We also need to be precise about antisemitism. Criticism of Israel is not antisemitism. Criticism of Zionism is not automatically antisemitism. Criticism of Gaza policy, occupation, settlement, lobbying influence or the conduct of the Israeli state is not hatred of Jews. The line matters especially because some defenders of Israel too often blur it, treating criticism of a state as hostility to a people.

That doesn’t mean every pro-Palestinian commentator is wise, fair or careful. Some are plainly reckless. Some treat words like fireworks in a shed. But the test for exclusion cannot be that someone is abrasive, provocative, left-wing, anti-Israel, or makes ministers uncomfortable. If that becomes the test, we aren’t defending democracy. We’re just giving the Home Secretary a remote control for political inconvenience.

And what a precedent. Today it’s two American commentators accused of inflammatory views on Israel. Tomorrow it could be anti-immigration speakers, gender-critical feminists, Irish republicans, climate activists, Zionist hardliners, anti-Zionists, or anyone else whose presence might cause a minister to receive a difficult briefing before lunch.

This is the problem with vague powers. They always look sensible when they’re used against someone you dislike. They look rather less charming when the other lot get hold of the same lever.

So unless the Home Office has a much stronger case than it has made public, this looks censorious, brittle and self-defeating. It doesn’t protect debate. It infantilises it.

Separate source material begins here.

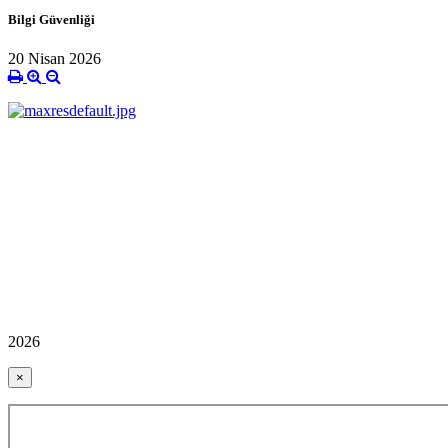
Bilgi Güvenliği
20 Nisan 2026
2026
×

It tells the public that the way to handle controversial arguments is not to expose them, challenge them, mock them, or beat them in open discussion, but to keep them out of the country and hope nobody notices.

Unfortunately, people did notice.

And now two commentators who were due to speak to relatively limited audiences in Britain have been handed international publicity, a ready-made free speech grievance, and a larger audience than they started with.

Somewhere in the Home Office, there’s probably a strategy document explaining why the chip-pan fire needed a leaf blower.